Suretank, which has operations in 23 countries across five continents, said the expanded team will provide the resources necessary to service new industries and increase capacity.

The new roles will be based in its Dunleer headquarters, as well as its manufacturing facilities, all of which are in Co Louth. The facilities enable Suretank to build products entirely off-site before shipping and retrofitting them.

Suretank managing director Martin Winters said the group has an in-house team that includes more than 100 engineers, welders and electricians.

“We will now continue to grow our team,” he said. “Our further investment in Louth will help us to meet customer demand, while also preparing for the rapid growth in operations and revenues that lies ahead.”

Suretank was founded by engineer Patrick Joy who got the idea for the business while working with CPV, which made tanks for transporting chemicals. A colleague Neil Lund also invested in the venture, which had £150,000 Irish punts seed capital when it began.
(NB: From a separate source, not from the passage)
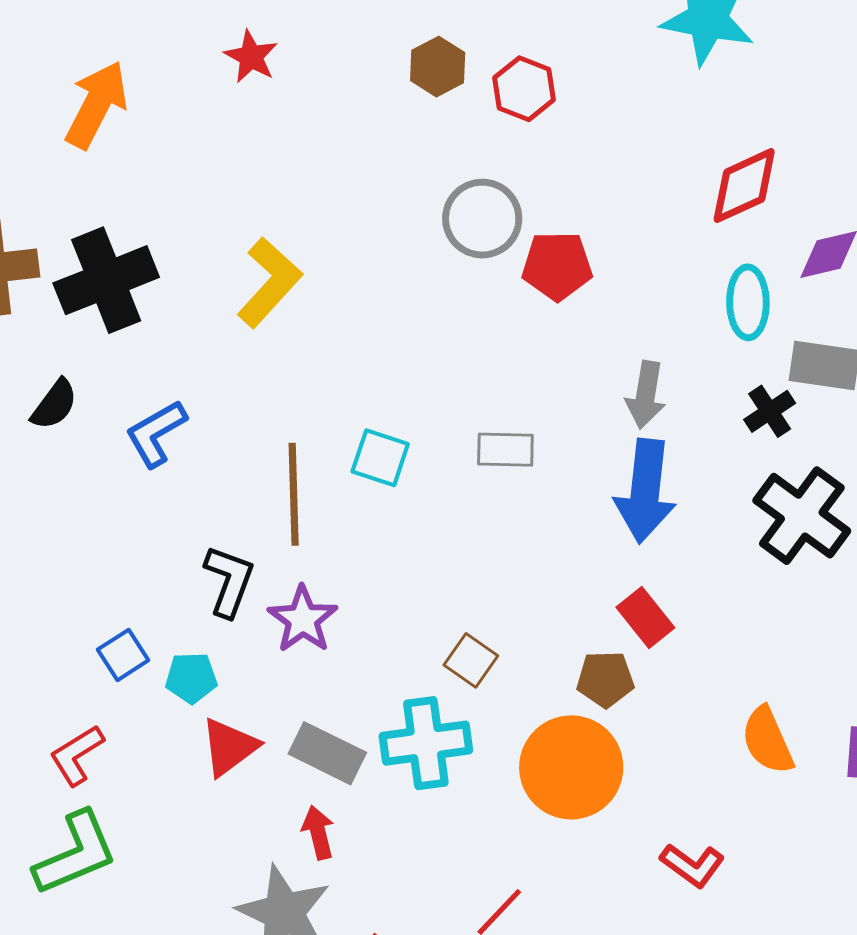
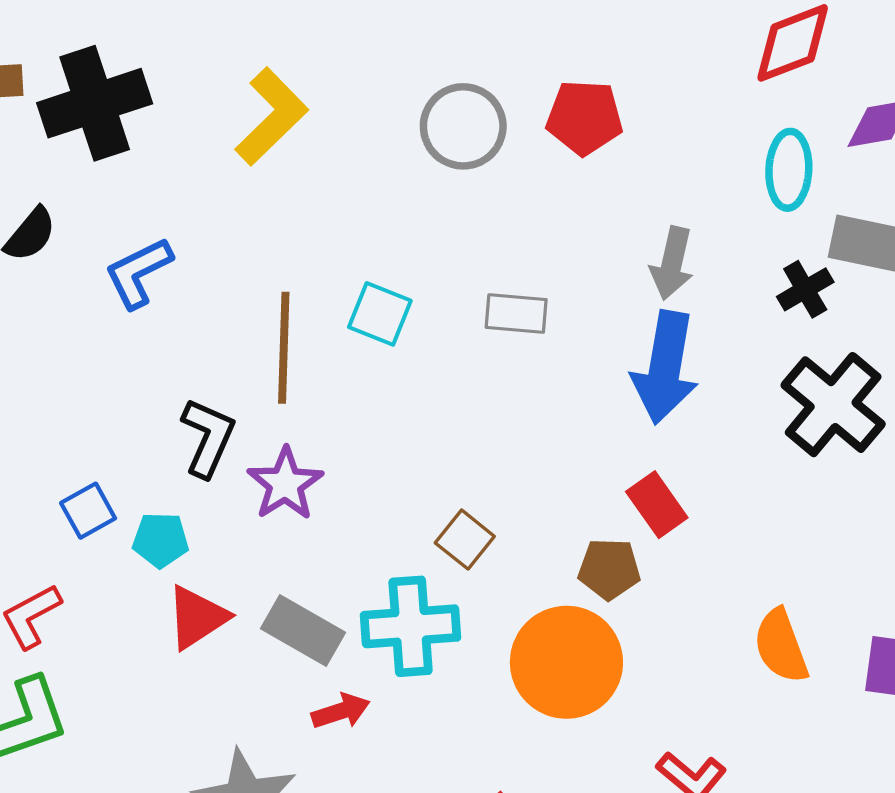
gray circle: (482, 219) -> (463, 126), moved
red arrow: (318, 832) -> (341, 711), moved, turned 82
Early backers included Newry, Co Down, bookmaker Pat O’Hare.

Mr Joy sold a 67.7 per cent stake in the company to Norwegian private-equity fund HitecVision in 2013 for about €35 million, which earned him the overall Ernst & Young – now EY – Entrepreneur of the Year award that year.

HitecVision originally focused on offshore oil and gas, in which Norway remains a leader, but has also turned its attention to other industries, including renewable energy.

Mr Joy bought back the stake in 2023 but did not say how much he had paid for the holding. However, he guided that the price was lower than the €35 million or so that HitecVision spent when it took the stake a decade earlier.